Неподалеку от мунны был сооружен помост. Над взбудораженной толпой разливалась песенка про царевну-бродяжку, причем далеко не самого пристойного содержания. Похоже, среди заезжих оказались весьма умелые скоморохи. Дан никогда прежде не слышал такой нахальной перепевки всем известной песни, но Лесёна и Минт, не сговариваясь, обрадованно двинулись к помосту.

– Ты только погляди на их маски! – Яния прыснула, показывая Дану на скоморохов. Дивиться было особо нечему: Дан бы тоже со стыда сгорел, распевая подобное во всеуслышание. Ничего удивительного, что похабники напялили на себя разрисованные да утыканные сухой соломой звериные личины. Но людям нравилось. Та же Лесёна все крутилась возле них, будто звучала невесть какая распрекрасная музыка!

– Я пойду осмотрюсь, – сказал Дан, поморщившись.

– Можно с тобой? – спросила Яния, пряча глаза.

Минт тоже следовал за травником, скорее всего из-за Янии. Все-таки первая городская красавица.

– Ночь Папоротника на носу, а я до сих пор без ленты, – бормотала девушка.

Поймав взгляд Альдана, она тут же ему улыбнулась. Травник коротко кивнул в знак почтения и продолжил путь, но не успел сделать и двух шагов, как перед ним выросли, точно из-под земли, сестры-близняшки, Ула и Мория. Яния надула губы, а сестры в два голоса принялись уговаривать Дана пройтись с ними. Травник отнекивался как мог, высматривая в толпе потертый кафтан Меная, но девицы упорно тащили его за собой. Расхаживая вдоль рядов, средь кутерьмы и веселого шума, Дан едва слышал свои мысли.

– Как чудно, что и ты здесь, Данушка! – Мория приложила к лицу снизки камней. – А то я все решить не могу, пойдут ли мне вон те бусы с златского малахиту или же поискать лунного камня?
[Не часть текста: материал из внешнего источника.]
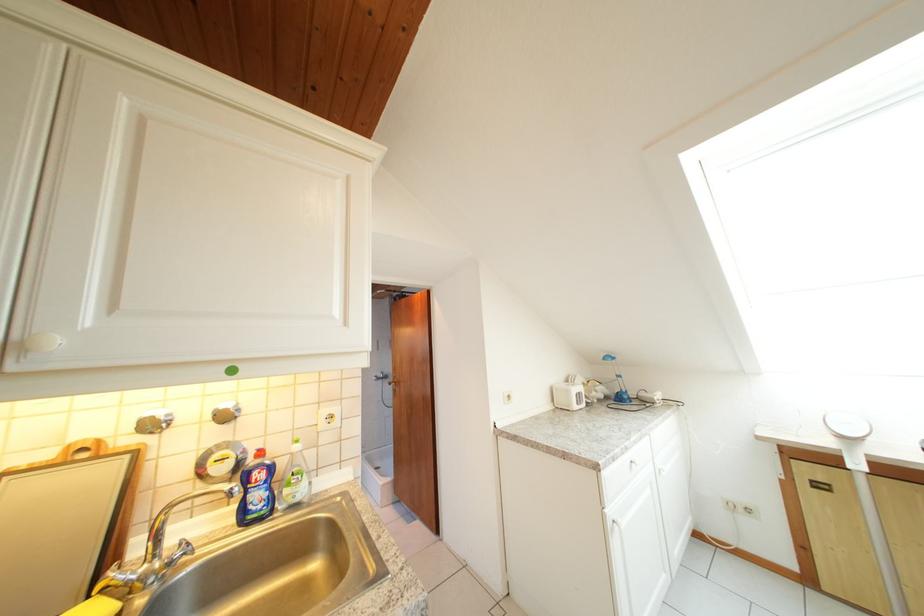 Locate an element on the screen. shower faucet handle is located at coordinates (153, 421).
Никак не решу. А у тебя-то глаз всю-то красоту подмечает, я тебе, как себе, верю. Ну, что скажешь, хороша ли я в них?

– Та же, что и прежде. – Альдан попытался уйти, но не тут-то было.

Первая сестра расцвела и отвлеклась на выбор, зато вторая, Ула, насела на травника с большим пылом:

– Ну а мне-то как быть? – Она поиграла перед лицом Альдана белыми руками. – Где бы достать полушалок с во-о-от таким узором? Как называется цветок, что на нем вышит?